Work order: In this exercise, return the whole listing exactly, excluding any images.
=== Begin Enclosure ===
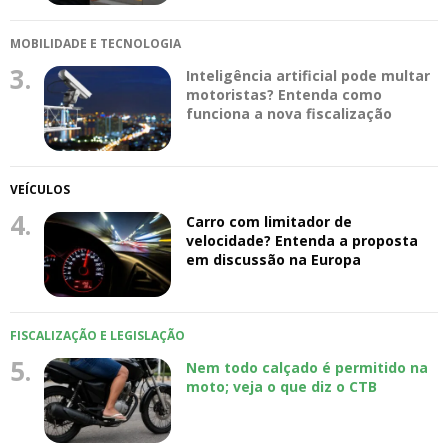
MOBILIDADE E TECNOLOGIA
3.
Inteligência artificial pode multar
motoristas? Entenda como
funciona a nova fiscalização
VEÍCULOS
4.
Carro com limitador de
velocidade? Entenda a proposta
em discussão na Europa
FISCALIZAÇÃO E LEGISLAÇÃO
5.
Nem todo calçado é permitido na
moto; veja o que diz o CTB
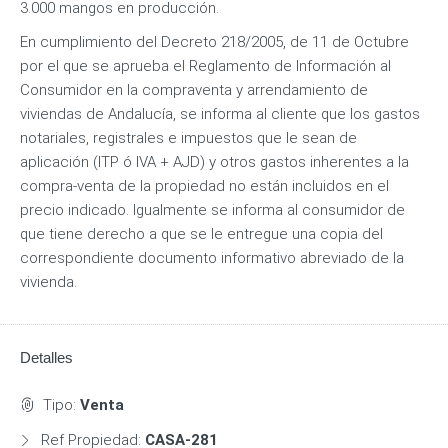
3.000 mangos en producción.
En cumplimiento del Decreto 218/2005, de 11 de Octubre
por el que se aprueba el Reglamento de Información al
Consumidor en la compraventa y arrendamiento de
viviendas de Andalucía, se informa al cliente que los gastos
notariales, registrales e impuestos que le sean de
aplicación (ITP ó IVA + AJD) y otros gastos inherentes a la
compra-venta de la propiedad no están incluidos en el
precio indicado. Igualmente se informa al consumidor de
que tiene derecho a que se le entregue una copia del
correspondiente documento informativo abreviado de la
vivienda.
Detalles
Tipo:
Venta
Ref Propiedad:
CASA-281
=== End Enclosure ===
Written response:
MOBILIDADE E TECNOLOGIA
3.
Inteligência artificial pode multar
motoristas? Entenda como
funciona a nova fiscalização
VEÍCULOS
4.
Carro com limitador de
velocidade? Entenda a proposta
em discussão na Europa
FISCALIZAÇÃO E LEGISLAÇÃO
5.
Nem todo calçado é permitido na
moto; veja o que diz o CTB
3.000 mangos en producción.
En cumplimiento del Decreto 218/2005, de 11 de Octubre
por el que se aprueba el Reglamento de Información al
Consumidor en la compraventa y arrendamiento de
viviendas de Andalucía, se informa al cliente que los gastos
notariales, registrales e impuestos que le sean de
aplicación (ITP ó IVA + AJD) y otros gastos inherentes a la
compra-venta de la propiedad no están incluidos en el
precio indicado. Igualmente se informa al consumidor de
que tiene derecho a que se le entregue una copia del
correspondiente documento informativo abreviado de la
vivienda.
Detalles
Tipo:
Venta
Ref Propiedad:
CASA-281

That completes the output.